韓国は、最も重要な隣国です。日韓国交正常化五十周年を迎え、関係改善に向けて話合いを積み重ねてまいります。日韓間には難しい問題がありますが、だからこそ、前提条件を付けずに首脳レベルでも率直に話し合うべきです。私の対話のドアは常にオープンであります。
ロシアとは、プーチン大統領の訪日を本年の適切な時期に実現したいと考えております。これまで十回にわたり行ってきた首脳会談の積み重ねを基礎に、幅広い分野で協力を進めながら、平和条約の締結に向けて粘り強く交渉を続けてまいります。
北朝鮮には、拉致、核、ミサイルの諸懸案の包括的な解決を求めます。最重要課題である拉致問題については、引き続き北朝鮮に対して、迅速に調査を行い、速やかにかつ正直に結果を日本に通報するよう強く求めていく考えであります。全ての拉致被害者の帰国に向けて、対話と圧力、行動対行動の原則を貫き、全力を尽くしてまいります。
邦人殺害テロ事件の教訓と、今後取るべき方策についてのお尋ねがありました。
テロ対策については不断の見直しが必要です。
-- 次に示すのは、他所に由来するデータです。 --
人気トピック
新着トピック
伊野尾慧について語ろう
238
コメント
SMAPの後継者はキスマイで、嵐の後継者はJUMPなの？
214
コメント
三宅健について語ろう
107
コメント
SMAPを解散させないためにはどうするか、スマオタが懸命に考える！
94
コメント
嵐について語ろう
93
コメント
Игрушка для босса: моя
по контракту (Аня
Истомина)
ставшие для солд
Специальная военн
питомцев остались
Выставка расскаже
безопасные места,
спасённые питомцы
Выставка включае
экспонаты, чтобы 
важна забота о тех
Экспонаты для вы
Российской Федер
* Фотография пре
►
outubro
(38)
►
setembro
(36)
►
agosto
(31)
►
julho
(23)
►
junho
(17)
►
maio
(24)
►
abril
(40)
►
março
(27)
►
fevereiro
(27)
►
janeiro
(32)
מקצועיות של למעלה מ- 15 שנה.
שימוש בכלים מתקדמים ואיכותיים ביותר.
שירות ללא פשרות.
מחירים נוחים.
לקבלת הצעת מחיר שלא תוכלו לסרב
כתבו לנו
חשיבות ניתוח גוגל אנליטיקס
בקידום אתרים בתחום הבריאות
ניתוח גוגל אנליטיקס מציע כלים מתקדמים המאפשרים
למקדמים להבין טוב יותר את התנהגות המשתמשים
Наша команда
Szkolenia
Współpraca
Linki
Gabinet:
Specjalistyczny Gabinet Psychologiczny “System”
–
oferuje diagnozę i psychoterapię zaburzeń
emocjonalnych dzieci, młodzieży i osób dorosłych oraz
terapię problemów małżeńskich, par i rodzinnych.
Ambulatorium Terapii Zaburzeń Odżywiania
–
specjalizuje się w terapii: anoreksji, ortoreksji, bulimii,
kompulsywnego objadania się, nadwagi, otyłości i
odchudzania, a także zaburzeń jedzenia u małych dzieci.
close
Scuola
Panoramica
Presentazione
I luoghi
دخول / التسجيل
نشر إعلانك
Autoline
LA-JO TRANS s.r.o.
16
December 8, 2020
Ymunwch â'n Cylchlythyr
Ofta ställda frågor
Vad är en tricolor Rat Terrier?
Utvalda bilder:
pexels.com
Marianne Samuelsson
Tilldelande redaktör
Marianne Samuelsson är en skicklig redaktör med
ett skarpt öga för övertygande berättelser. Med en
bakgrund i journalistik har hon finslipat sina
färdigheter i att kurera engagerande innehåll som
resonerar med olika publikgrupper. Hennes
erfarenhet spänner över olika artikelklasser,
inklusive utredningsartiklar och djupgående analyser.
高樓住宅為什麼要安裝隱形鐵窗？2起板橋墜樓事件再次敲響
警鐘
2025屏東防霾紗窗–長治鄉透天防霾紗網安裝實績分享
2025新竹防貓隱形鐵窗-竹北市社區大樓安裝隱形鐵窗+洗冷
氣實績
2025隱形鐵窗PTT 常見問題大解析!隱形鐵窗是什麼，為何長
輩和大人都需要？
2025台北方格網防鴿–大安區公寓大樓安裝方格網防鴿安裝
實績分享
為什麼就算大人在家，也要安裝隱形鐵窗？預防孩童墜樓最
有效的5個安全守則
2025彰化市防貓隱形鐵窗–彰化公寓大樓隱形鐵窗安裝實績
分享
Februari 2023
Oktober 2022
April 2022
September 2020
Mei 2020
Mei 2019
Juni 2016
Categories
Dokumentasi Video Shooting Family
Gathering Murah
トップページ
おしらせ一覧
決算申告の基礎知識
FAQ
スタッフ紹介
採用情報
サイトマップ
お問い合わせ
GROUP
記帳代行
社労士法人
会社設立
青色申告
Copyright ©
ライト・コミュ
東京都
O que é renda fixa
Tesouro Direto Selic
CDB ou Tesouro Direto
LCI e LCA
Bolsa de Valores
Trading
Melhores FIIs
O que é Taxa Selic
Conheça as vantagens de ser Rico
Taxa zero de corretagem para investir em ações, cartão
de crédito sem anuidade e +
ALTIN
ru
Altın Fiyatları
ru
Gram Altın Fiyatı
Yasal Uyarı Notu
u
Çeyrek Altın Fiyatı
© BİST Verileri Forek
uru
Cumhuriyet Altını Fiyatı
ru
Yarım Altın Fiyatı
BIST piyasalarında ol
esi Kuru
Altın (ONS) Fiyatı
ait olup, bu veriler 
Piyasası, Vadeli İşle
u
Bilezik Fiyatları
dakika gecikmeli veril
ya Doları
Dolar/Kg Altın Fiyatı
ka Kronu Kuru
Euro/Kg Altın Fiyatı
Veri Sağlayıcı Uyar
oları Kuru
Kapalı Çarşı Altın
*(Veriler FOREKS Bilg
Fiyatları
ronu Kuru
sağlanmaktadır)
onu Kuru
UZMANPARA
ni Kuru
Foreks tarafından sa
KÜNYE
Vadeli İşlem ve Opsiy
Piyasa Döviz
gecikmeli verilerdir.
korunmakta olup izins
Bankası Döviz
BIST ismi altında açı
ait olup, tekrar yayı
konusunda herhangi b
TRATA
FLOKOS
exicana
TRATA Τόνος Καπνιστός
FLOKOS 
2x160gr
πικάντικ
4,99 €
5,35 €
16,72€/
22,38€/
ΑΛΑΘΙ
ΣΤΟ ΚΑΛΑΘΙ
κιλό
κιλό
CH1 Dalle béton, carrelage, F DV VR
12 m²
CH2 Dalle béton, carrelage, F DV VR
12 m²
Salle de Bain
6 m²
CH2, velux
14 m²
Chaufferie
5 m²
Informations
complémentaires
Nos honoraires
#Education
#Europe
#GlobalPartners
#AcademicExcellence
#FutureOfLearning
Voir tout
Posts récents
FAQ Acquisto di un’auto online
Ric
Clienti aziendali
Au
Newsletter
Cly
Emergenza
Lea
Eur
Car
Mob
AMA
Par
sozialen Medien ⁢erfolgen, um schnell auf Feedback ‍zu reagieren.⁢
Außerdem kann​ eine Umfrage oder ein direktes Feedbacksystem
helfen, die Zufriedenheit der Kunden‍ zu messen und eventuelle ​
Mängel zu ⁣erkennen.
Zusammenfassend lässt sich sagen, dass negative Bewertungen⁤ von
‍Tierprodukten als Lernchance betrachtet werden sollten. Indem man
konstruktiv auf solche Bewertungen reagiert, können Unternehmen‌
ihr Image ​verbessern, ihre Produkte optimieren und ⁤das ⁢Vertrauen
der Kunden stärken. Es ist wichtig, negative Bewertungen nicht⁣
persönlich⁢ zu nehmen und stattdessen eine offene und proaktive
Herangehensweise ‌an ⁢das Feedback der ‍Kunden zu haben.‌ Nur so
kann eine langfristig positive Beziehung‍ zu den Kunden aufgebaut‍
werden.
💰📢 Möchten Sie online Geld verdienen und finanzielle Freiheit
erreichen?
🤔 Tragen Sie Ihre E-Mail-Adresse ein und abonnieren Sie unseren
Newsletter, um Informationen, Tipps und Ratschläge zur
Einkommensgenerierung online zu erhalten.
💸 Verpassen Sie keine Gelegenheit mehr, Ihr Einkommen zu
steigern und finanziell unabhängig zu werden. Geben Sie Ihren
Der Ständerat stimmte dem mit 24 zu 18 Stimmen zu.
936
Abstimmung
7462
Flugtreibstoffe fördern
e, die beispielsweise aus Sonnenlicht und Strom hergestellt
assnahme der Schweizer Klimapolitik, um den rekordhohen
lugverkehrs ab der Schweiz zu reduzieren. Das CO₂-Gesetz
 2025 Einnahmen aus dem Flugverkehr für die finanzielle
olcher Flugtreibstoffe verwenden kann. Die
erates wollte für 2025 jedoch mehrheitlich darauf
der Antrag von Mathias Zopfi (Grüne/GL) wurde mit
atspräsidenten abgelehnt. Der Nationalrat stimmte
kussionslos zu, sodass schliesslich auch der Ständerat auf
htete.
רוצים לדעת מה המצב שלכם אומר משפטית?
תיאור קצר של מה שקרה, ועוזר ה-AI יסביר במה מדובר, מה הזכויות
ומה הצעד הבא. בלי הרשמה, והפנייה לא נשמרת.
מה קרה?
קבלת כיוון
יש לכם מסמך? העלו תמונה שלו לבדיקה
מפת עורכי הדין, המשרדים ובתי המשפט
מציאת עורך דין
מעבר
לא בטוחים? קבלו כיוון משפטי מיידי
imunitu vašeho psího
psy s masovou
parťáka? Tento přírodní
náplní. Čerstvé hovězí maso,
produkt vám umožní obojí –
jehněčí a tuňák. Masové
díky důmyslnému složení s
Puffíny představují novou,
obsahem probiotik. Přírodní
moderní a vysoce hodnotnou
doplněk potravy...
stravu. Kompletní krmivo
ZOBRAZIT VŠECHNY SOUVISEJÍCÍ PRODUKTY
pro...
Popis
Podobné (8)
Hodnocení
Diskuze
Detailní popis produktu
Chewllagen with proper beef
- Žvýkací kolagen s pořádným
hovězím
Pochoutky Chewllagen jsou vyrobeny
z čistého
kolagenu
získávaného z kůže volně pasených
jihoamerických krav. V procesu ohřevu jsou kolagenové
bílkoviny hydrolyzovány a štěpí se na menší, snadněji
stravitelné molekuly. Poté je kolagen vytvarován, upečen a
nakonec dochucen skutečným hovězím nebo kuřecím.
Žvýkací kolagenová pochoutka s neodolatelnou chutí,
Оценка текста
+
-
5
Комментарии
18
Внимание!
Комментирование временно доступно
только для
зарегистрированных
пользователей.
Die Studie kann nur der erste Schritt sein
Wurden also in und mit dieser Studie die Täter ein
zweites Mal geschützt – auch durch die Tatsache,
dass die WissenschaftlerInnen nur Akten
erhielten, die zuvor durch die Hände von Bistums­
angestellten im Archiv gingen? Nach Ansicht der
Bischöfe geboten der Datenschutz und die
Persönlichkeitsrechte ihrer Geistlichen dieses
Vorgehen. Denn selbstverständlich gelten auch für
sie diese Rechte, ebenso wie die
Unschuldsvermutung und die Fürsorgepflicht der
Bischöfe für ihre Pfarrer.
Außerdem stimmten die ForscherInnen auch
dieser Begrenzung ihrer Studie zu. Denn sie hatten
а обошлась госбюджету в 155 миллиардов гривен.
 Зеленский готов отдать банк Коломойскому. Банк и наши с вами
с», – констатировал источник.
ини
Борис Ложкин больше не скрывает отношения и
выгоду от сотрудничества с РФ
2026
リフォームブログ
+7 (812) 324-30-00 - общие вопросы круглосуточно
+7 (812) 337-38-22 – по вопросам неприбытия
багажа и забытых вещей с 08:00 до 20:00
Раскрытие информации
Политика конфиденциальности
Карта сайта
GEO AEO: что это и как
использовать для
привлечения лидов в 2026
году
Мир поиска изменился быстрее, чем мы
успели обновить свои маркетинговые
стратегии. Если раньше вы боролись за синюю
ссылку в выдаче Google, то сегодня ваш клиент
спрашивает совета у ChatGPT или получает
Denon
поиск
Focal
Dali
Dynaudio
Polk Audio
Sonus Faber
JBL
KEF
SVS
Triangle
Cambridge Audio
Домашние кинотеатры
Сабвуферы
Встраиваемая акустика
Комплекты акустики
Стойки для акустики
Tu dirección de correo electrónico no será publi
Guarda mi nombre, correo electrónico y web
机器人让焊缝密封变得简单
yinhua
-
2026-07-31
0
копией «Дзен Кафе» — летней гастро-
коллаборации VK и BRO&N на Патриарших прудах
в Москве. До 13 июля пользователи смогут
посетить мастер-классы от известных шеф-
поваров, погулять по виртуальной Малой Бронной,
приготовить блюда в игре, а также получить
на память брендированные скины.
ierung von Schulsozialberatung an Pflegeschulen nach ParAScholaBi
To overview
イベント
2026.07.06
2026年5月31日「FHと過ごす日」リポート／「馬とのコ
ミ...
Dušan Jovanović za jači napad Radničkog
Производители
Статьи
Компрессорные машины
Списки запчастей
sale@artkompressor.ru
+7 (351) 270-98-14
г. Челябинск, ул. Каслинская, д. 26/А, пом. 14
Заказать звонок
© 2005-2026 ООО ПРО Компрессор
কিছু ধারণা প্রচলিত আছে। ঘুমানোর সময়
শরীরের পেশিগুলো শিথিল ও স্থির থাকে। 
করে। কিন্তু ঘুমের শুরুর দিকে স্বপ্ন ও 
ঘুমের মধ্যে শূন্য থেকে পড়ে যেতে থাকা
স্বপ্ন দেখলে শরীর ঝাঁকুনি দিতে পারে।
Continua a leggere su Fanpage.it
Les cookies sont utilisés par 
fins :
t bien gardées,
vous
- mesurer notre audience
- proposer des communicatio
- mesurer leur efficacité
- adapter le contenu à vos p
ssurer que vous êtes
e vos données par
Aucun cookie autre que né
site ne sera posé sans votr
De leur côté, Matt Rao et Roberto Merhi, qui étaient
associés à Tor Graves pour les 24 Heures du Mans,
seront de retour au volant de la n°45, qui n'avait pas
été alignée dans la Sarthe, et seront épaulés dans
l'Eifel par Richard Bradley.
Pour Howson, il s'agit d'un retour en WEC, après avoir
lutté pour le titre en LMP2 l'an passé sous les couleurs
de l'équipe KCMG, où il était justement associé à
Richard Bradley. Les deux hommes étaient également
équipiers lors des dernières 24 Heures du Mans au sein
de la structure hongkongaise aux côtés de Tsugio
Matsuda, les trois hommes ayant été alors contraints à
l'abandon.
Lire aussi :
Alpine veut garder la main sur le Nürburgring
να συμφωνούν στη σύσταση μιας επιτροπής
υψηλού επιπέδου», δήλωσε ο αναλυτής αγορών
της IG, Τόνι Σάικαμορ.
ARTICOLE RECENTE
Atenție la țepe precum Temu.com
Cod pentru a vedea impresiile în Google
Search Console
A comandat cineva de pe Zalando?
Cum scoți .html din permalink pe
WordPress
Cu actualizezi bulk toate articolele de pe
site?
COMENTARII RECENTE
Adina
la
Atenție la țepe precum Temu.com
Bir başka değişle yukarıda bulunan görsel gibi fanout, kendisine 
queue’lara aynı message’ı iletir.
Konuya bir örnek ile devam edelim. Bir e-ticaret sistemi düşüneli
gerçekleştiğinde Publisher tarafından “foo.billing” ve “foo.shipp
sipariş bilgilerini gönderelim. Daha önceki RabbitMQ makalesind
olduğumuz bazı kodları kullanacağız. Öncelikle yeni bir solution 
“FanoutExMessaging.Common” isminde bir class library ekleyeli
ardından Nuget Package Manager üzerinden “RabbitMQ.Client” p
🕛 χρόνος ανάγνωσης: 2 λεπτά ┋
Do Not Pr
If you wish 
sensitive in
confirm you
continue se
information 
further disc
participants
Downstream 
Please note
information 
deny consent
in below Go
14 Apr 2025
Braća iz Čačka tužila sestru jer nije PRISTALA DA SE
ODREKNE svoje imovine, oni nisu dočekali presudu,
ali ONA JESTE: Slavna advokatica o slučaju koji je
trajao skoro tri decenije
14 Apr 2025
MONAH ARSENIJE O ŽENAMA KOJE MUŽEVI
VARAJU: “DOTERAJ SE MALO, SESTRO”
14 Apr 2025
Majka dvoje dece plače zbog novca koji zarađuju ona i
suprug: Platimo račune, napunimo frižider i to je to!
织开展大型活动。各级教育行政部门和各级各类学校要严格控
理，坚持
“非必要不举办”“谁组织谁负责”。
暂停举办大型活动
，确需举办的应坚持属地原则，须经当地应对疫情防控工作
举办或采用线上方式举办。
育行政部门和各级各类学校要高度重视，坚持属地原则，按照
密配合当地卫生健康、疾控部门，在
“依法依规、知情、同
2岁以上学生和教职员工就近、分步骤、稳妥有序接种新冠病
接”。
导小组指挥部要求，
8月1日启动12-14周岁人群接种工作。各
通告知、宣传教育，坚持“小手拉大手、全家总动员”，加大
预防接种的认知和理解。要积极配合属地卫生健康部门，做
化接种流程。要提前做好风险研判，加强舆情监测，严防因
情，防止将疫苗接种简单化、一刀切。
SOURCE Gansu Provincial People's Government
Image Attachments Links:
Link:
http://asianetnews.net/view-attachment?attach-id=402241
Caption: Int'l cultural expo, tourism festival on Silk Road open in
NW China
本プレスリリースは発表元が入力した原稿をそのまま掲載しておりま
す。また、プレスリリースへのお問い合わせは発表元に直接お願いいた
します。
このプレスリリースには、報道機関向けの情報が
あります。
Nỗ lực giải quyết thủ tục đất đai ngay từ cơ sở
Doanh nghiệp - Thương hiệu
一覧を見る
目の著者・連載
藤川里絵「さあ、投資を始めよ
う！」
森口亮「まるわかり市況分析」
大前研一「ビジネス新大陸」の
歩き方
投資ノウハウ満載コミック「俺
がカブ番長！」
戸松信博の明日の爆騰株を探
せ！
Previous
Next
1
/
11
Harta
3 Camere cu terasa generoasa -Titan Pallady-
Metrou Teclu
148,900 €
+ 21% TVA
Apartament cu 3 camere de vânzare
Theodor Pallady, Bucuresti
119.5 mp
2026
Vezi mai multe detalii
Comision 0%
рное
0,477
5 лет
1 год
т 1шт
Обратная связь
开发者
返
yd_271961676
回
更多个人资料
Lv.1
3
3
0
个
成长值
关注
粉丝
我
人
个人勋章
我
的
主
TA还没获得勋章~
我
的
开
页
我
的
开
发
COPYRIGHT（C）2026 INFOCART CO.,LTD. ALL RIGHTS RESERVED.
今回の事案に対する対応については、先日立ち上げた検証委員会の下、現在、政府部内において検証作業を進めているところであります。有識者の方々からの御意見も聴取して、最終的に検証結果を取りまとめたいと考えております。この検証作業を通じて、国際テロ事案に対する在留邦人の保護や今後のテロ対策の在り方についてしっかり検討してまいります。
自衛隊による在外邦人の救出についてお尋ねがありました。
今や、海外に住む日本人は百五十万人、さらに年間千八百万人の日本人が海外に出かけていく時代です。これら邦人が危機にさらされたとき、その救出について対応できるようにすることは国として当然の責務です。法制度の不備により邦人の命を守れないということはあってはなりません。このため、政府としては、領域国の受入れ同意があることを前提に、自衛隊による邦人救出を行い得るよう法整備を行ってまいります。
もとより、このような自衛隊の活動は武力の行使を伴うものではなく、あくまでも警察的な活動の範囲内で行うものです。実際の救出活動に際しては、領域国政府との協力は必要不可欠だと考えています。米国を始めとする諸外国との協力も重要な課題であり、円滑かつ効果的な活動のための実施体制についても政府全体で検討を行ってまいります。